Long Island Marathon
Long Island Marathon (Michael Damm)

It’s like a snow storm in May for the people living in parts of Westbury and Salisbury. They can get out of their homes but they can’t drive anywhere. For them, the running of the Long Island Marathon on Sunday means not being able to run away.

With the road closures, local residents say they feel like prisoners with no way in or out of their community.

In an effort to show them the way, the Press asked Nassau police for a map that could show even one route out of the community during the marathon. A police spokesman sent the Press directions.

Unfortunately it contained streets that were closed. They have not gotten back to the Press with a valid route.

While the same complaints are voiced every year, little has been done to help the residents.

Rich Cardoza, president of the Carmen Community Association, which represents much of the area, told the Press that he is getting complaints all the time.

He said he was told that the runners didn’t like “running at Jones beach because there is no one there to cheer them on. Well hey, who says you have to run 26 miles in a day? You want to exercise, fine, but your right to run shouldn’t impede my right to go to church.”

“Everybody is worried about everybody else’s rights but people have the right here to go to church and to go out,” Cardoza continued. St. Bridget’s Roman Catholic Church is shut down for about two hours. That is a big church.”

The closures affect more than churches and recreation. Small businesses in the area of the closures are affected as well.

Alphonse Lentz III, Owner of B & G Deli on Carmen Ave., (he said he is also the dishwasher, painter, bookkeeper, and general handyman,) has been complaining for years with nothing to show for it. He said the politicians have told him the Marathon is “written in stone and there is nothing I can do.”

And that stone is crushing down on him. After losing 99 percent of his Sunday business each year during Marathon Sunday, this year he decided to just close for the day. He said he is tired of being annoyed and frustrated.

“You just can’t get out of the neighborhood. It is land locked. It is very frustrating and just not fair,” he said, adding “It is not fair to all the local merchants. I work 7 days a week 95 hours a week. My only two days off are Christmas and Thanksgiving.” He also employs three people, who he tells the Press, will not be getting paid Sunday.
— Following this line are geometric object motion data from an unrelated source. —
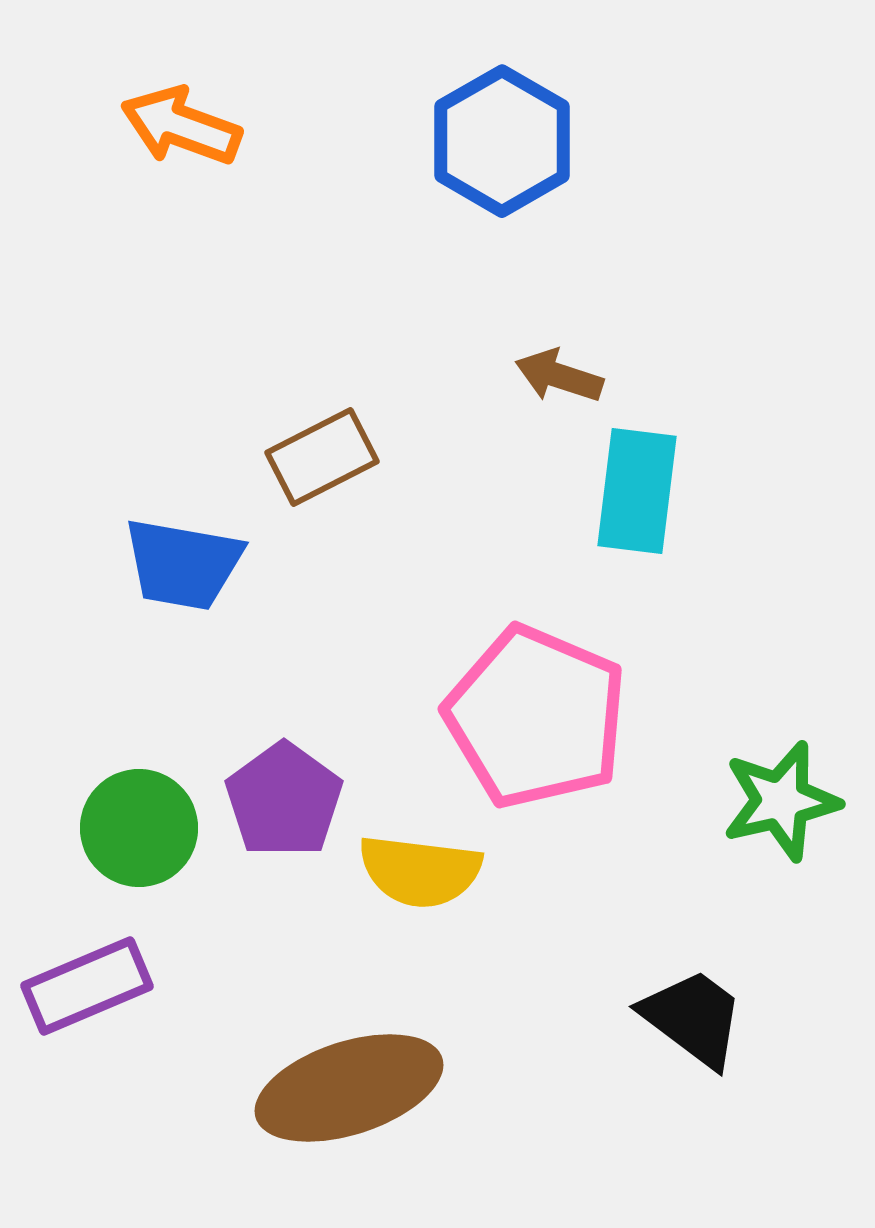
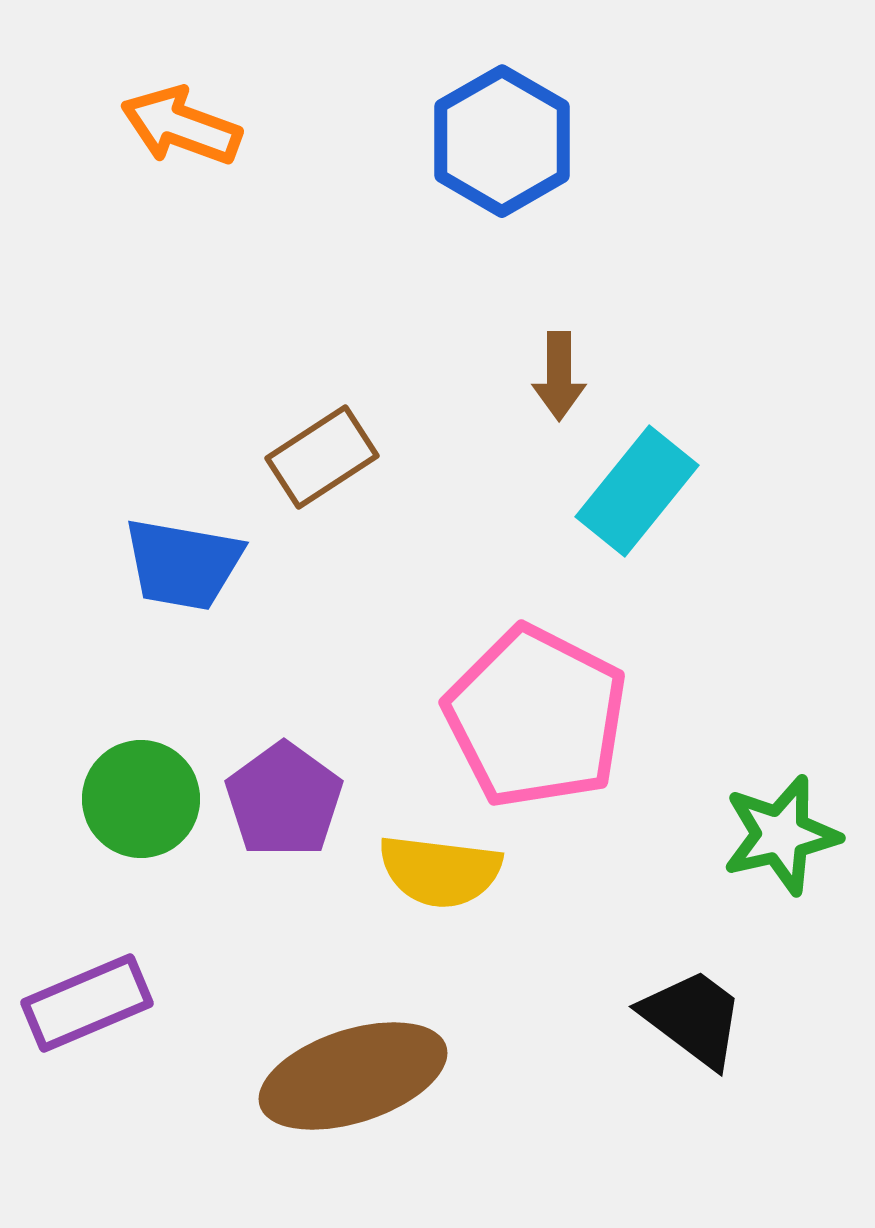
brown arrow: rotated 108 degrees counterclockwise
brown rectangle: rotated 6 degrees counterclockwise
cyan rectangle: rotated 32 degrees clockwise
pink pentagon: rotated 4 degrees clockwise
green star: moved 34 px down
green circle: moved 2 px right, 29 px up
yellow semicircle: moved 20 px right
purple rectangle: moved 17 px down
brown ellipse: moved 4 px right, 12 px up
The Westbury Fire Department has been forced to take extra precautions to ensure the safety of the residents as well. According to Chief Doug Ingram, they plan to set up crews at three locations in the area because of the “difficulty getting around. We had an incidence one year where members couldn’t respond to a call. Now they have to spend hours standing by.”

Ingram expressed the frustration many in the area share.

“Every year it is the same neighborhood that is totally inconvenienced. It is not just the fire department it is the local residents,” he said. “Why can’t they have it somewhere else one or twice, share the wealth type of thing?”

With thousands of runners from all over the tri-state area expected to take part in the annual event, there are many who argue an inconvenience to one community pales in comparison to the magnitude of the event. They say revenue will be brought into other parts of the county.

And then there are the runners, who spend months training for the grueling race.

Amanda O’Rourke has spent the last 14 years running in the marathon. She also grew up in the area that is closed off by the marathon.

“For me it is like coming back home—that is how welcoming the race is,” she said, adding that, “A huge part of achieving your goal is feeling safe in that all the cars are off the road as well as having the support of the local spectators. It takes more than just the physical endurance to get through that number of miles.”

O’Rourke said changing the location of street closures every year would hurt runners who have become accustomed to the course.

“I think if they did it every five years or so runners wouldn’t mind as much.”

Lentz, the business owner, said based on his own frustrations and those of his customers, he intends to start a petition this Monday.

“Rights are usually a two way Street,” Cardozo said, citing a well bandied quote, “the right to stretch my arm should end before your nose.”